'Something new' to replace St. Matthew Anglican Church after Regina council removes heritage designation
The land where a century-old church stands in Regina's heritage neighbourhood will play host to something new after Regina city council voted unanimously to approve removing the building's heritage designation.
St. Matthew Anglican Church on Winnipeg Street was built in the 1920s in the "Gothic revival" style, but more than a century later the red-brick building is cracking, leaning and unsafe for occupation.
The church's foundation is made of brick and clay tile and was not properly designed for the soil conditions in Regina. The repairs that are required to save the building could cost $10 million and that's money the Anglican Diocese of Qu'Apelle says it simply does not have.
That's why the diocese brought the application to council. The diocese's representative, Rev. Mike Sinclair, said the removal of the heritage designation from the church provides the opportunity for "something new to be born" in its place.
"To be honest, it's a mixed bag.

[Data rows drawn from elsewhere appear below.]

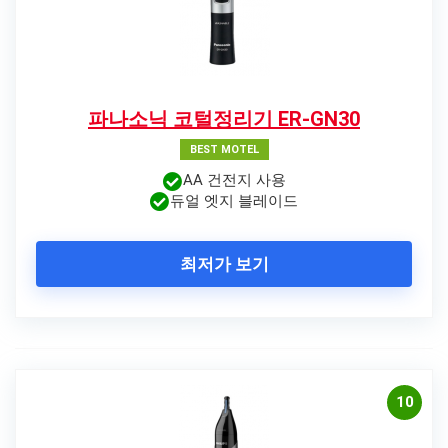
파나소닉 코털정리기 ER-GN30
BEST MOTEL
AA 건전지 사용
듀얼 엣지 블레이드
최저가 보기
10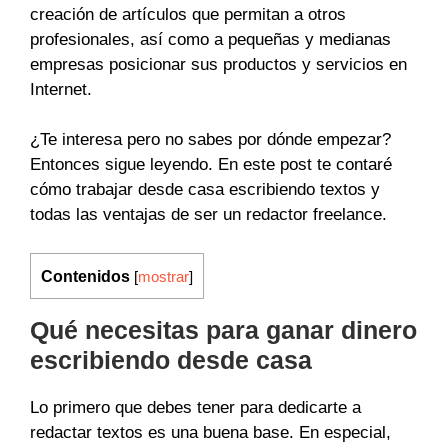
creación de artículos que permitan a otros
profesionales, así como a pequeñas y medianas
empresas posicionar sus productos y servicios en
Internet.
¿Te interesa pero no sabes por dónde empezar?
Entonces sigue leyendo. En este post te contaré
cómo trabajar desde casa escribiendo textos y
todas las ventajas de ser un redactor freelance.
Contenidos
[
mostrar
]
Qué necesitas para ganar dinero
escribiendo desde casa
Lo primero que debes tener para dedicarte a
redactar textos es una buena base. En especial,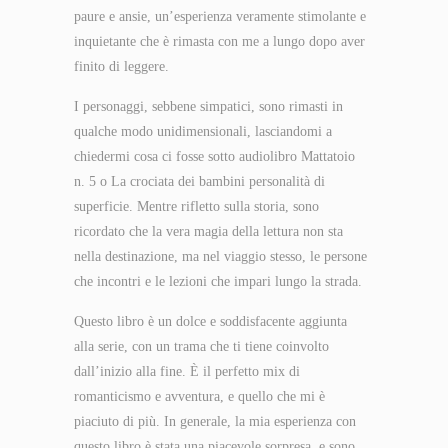
paure e ansie, un’esperienza veramente stimolante e
inquietante che è rimasta con me a lungo dopo aver
finito di leggere.
I personaggi, sebbene simpatici, sono rimasti in
qualche modo unidimensionali, lasciandomi a
chiedermi cosa ci fosse sotto audiolibro Mattatoio
n. 5 o La crociata dei bambini personalità di
superficie. Mentre rifletto sulla storia, sono
ricordato che la vera magia della lettura non sta
nella destinazione, ma nel viaggio stesso, le persone
che incontri e le lezioni che impari lungo la strada.
Questo libro è un dolce e soddisfacente aggiunta
alla serie, con un trama che ti tiene coinvolto
dall’inizio alla fine. È il perfetto mix di
romanticismo e avventura, e quello che mi è
piaciuto di più. In generale, la mia esperienza con
questo libro è stata una piacevole sorpresa, e sono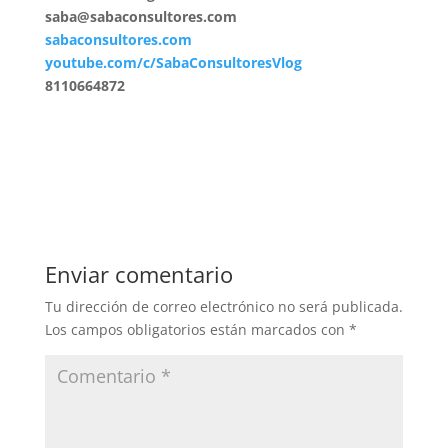
saba@sabaconsultores.com
sabaconsultores.com
youtube.com/c/SabaConsultoresVlog
8110664872
Enviar comentario
Tu dirección de correo electrónico no será publicada.
Los campos obligatorios están marcados con
*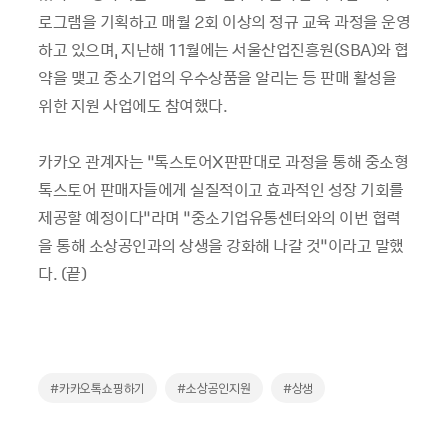
로그램을 기획하고 매월 2회 이상의 정규 교육 과정을 운영
하고 있으며, 지난해 11월에는 서울산업진흥원(SBA)와 협
약을 맺고 중소기업의 우수상품을 알리는 등 판매 활성을
위한 지원 사업에도 참여했다.
카카오 관계자는 “톡스토어X판판대로 과정을 통해 중소형
톡스토어 판매자들에게 실질적이고 효과적인 성장 기회를
제공할 예정이다”라며 “중소기업유통센터와의 이번 협력
을 통해 소상공인과의 상생을 강화해 나갈 것”이라고 말했
다. (끝)
#카카오톡쇼핑하기
#소상공인지원
#상생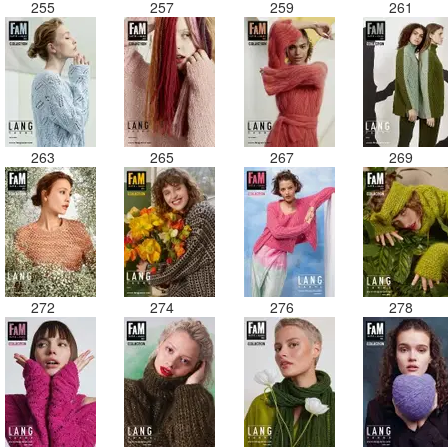
255
257
259
261
263
265
267
269
272
274
276
278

It means the end of an era for a beloved place of worship," Sinclair said after council's vote on Wednesday.
It's been a long road to get to this point and there is still plenty of work ahead for the diocese.
St. Matthew was designated as a municipal heritage property in 2005, but in recent years has not been used for church services and has been closed to the public.
Starting in 2018, its congregation began a process to merge with four others in Regina. They now all are part of the Immanuel Anglican Church.
Although the diocese has tried to maintain the church, it says the rehabilitation work has become too expensive. Surveyor's reports have provided cost estimates for the repairs that range from $3 million to $10 million.
Wednesday's decision to remove the St. Matthew's heritage designation -- which applied to elements of the building's exterior as well as its stain glass windows -- now clears the way for potential redevelopment.
Sinclair said the diocese will now meet with some of its partners to figure out its next steps.
A "Vision for Purpose" document that was submitted to the city shows that the future could include retaining some of the external walls and using them in a new build "that serves the needs of the neighbourhood with a community hub and mixed use rental housing."
The document is not binding, but it was enough to convince the members of city council to support the removal of the heritage designation.
Sinclair said it's important for the diocese to remain present in Regina's heritage neighbourhood.
"We've always been there," he said. "We have a relationship with the community, we have a responsibility as the diocese to look at how we best use the space that's given to us."
Rather than sell the land off to someone else to redevelop, Sinclair said the diocese want to serve as stewards and look to the community to figure out what the space's future will look like.
Mayor Sandra Masters said it is always unfortunate when a heritage building is lost, but stressed that this was not the fault of the diocese. It had done everything right, the mayor said, and this was a collaborative decision brought about by the effects of time and the nature of where the church was built.
"Sometimes when you're going to play catch up, it's just too far gone," Masters said.